W2_How is dimension shaped through flattening of images?

Hello, I have a questions about the term dimensions, which appears multiple times and I want to make sure its definition.

In the “Logistic Regression with a Neural Network mindset” exercise 5, the first step is to initialize parameters with zeros. The instruction mentions to use the “shape” function to get the first dimension of X_train. I believe the answer should be X_train.shape[0].

However, I am wondering why dimension is not X_train.reshape((X_train[0] * X_train[1]* X_train[2], 1)? As we convert 3D array of shape (𝑙𝑒𝑛𝑔𝑡ℎ,ℎ𝑒𝑖𝑔ℎ𝑡,𝑑𝑒𝑝𝑡ℎ=3) to a vector of shape (𝑙𝑒𝑛𝑔𝑡ℎ∗ℎ𝑒𝑖𝑔ℎ𝑡∗3,1), for an example of 100 images with 64 x 64 x3, I thought the dimension would be 100 x 64 x 64 x 3?

The images are flattened into 1D vectors.
Then they are all stacked into a 2D matrix.

Hi Tmosh, could you please explain a bit more? still confused

Yes, you’re right although maybe I’m just nitpicking here, but the terminology for that is “dimensions” not “dimension”. Or you could say that “the shape is 100 x 64 x 64 x 3” if we have a batch of 100 images.

Then Tom’s point is that what we need to do in order to process images with Logistic Regression or a Neural Network is that we need to “flatten” or “unroll” the three dimensions of each image into a single vector. Notice that 64 * 64 * 3 = 12288. So each image has 12288 total pixel values. 64 * 64 = 4096 pixels, each of which has 3 color values R, G and B.

So with a batch of 100 images, the resulting input matrix will have dimensions 12288 x 100, because Prof Ng orients the inputs so that each column of the input matrix is one flattened image vector.

Here is a thread about how the flattening works.

1 Like

Hello @ansonchantf,

So far, I have seen two definitions for “dimension”.

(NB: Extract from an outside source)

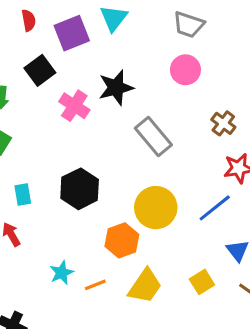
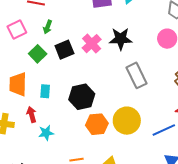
black square: (40, 70) -> (64, 50), moved
orange hexagon: (122, 240) -> (97, 124), moved
cyan star: (62, 273) -> (46, 133), moved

First definition. In numpy terminology, number of dimensions = number of axes = number of values in array.shape. If an array has a shape of (2,3,4,5,6), it has 5 axes, it has 5 dimensions, and it is a 5D array.

Second definition. For a sample’s dimension, since the sample is usually arranged in a 1D array, the meaning of dimension is simply the number of values. For the sample np.array([3, 3, 2, 2, 1, 1]), it is a 1D array and the sample has 6 dimensions.

In the assignment, there are two representations of samples: train_set_x_orig (before flattened) and train_set_x (after flattened). We use the flattened version for Exercise 8, and there we are referring to the second definition of dimension.

Because we are already using the flattened version. The first value of the flattened version’s shape is already height x width x channels.

Cheers,
Raymond

1 Like

Thank you @rmwkwok @paulinpaloalto @TMosh . I understand now!